Along with the disclosed second method, an accompanying system is also disclosed, the system including a non-transitory computer readable medium and a plurality of instructions stored on the non-transitory computer readable medium and executable by one or more processors, wherein, when the instructions are executed, one or more of the foregoing steps of the second method are executed; additionally, another accompanying system is also disclosed, the system including the controller, the first sub-controller, and the second sub-controller(s), which are used to execute one or more of the foregoing steps of the second method.
It is understood that variations may be made in the foregoing without departing from the scope of the present disclosure.
In one or more embodiments, the elements and teachings of the various embodiments may be combined in whole or in part in some or all of the embodiments. In addition, one or more of the elements and teachings of the various embodiments may be omitted, at least in part, and/or combined, at least in part, with one or more of the other elements and teachings of the various embodiments.
Any spatial references, such as, for example, “upper,” “lower,” “above,” “below,” “between,” “bottom,” “vertical,” “horizontal,” “angular,” “upwards,” “downwards,” “side-to-side,” “left-to-right,” “right-to-left,” “top-to-bottom,” “bottom-to-top,” “top,” “bottom,” “bottom-up,” “top-down,” etc., are for the purpose of illustration only and do not limit the specific orientation or location of the structure described above.
In one or more embodiments, while different steps, processes, and procedures are described as appearing as distinct acts, one or more of the steps, one or more of the processes, and/or one or more of the procedures may also be performed in different orders, simultaneously and/or sequentially. In one or more embodiments, the steps, processes, and/or procedures may be merged into one or more steps, processes and/or procedures.
In one or more embodiments, one or more of the operational steps in each embodiment may be omitted. Moreover, in some instances, some features of the present disclosure may be employed without a corresponding use of the other features. Moreover, one or more of the above-described embodiments and/or variations may be combined in whole or in part with any one or more of the other above-described embodiments and/or variations.

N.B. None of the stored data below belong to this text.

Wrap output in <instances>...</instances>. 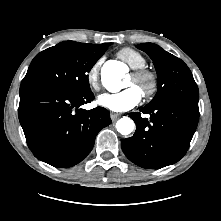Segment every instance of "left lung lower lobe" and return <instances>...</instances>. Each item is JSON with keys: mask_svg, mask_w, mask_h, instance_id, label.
Wrapping results in <instances>:
<instances>
[{"mask_svg": "<svg viewBox=\"0 0 221 221\" xmlns=\"http://www.w3.org/2000/svg\"><path fill=\"white\" fill-rule=\"evenodd\" d=\"M130 113L136 123L133 137L123 139L126 157L136 165L159 169L179 161L188 150L199 120L198 100L173 98Z\"/></svg>", "mask_w": 221, "mask_h": 221, "instance_id": "obj_1", "label": "left lung lower lobe"}]
</instances>
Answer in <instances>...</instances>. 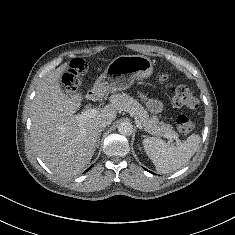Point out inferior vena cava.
Segmentation results:
<instances>
[{
	"label": "inferior vena cava",
	"instance_id": "obj_1",
	"mask_svg": "<svg viewBox=\"0 0 235 235\" xmlns=\"http://www.w3.org/2000/svg\"><path fill=\"white\" fill-rule=\"evenodd\" d=\"M111 120L110 119H102L99 121L98 123V128L99 129H104L106 128L107 126H109L111 124Z\"/></svg>",
	"mask_w": 235,
	"mask_h": 235
}]
</instances>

Although several embodiments have been described in detail above, the embodiments described are illustrative only and are not limiting, and those skilled in the art will readily appreciate that many other modifications, changes and/or substitutions are possible in the embodiments without materially departing from the novel teachings and advantages of the present disclosure. Accordingly, all such modifications, changes, and/or substitutions are intended to be included within the scope of this disclosure as defined in the following claims. In the claims, any means-plus-function clauses are intended to cover the structures described herein as performing the recited function and not only structural equivalents, but also equivalent structures. Moreover, it is the express intention of the applicant not to invoke 35 U.S.C. § 112(f) for any limitations of any of the claims herein, except for those in which the claim expressly uses the word “means” together with an associated function.
Claims
1. A method, comprising:
- permitting passage of an object through a valve apparatus and into a wellhead, said valve apparatus being operably coupled: to the wellhead, opposite a wellbore; and between the wellhead and a latch configured to secure a lubricator;
- wherein permitting passage of the object through the valve apparatus and into the wellhead comprises: while a first valve of the valve apparatus is closed to at least partially fluidically isolate an operating volume of the valve apparatus from the wellhead, permitting pressurization of the operating volume via a conduit, said conduit being operably coupled to the valve apparatus between the first valve and the latch; and after permitting pressurization of the operating volume via the conduit, opening the first valve to permit passage of the object through the valve apparatus and into the wellhead.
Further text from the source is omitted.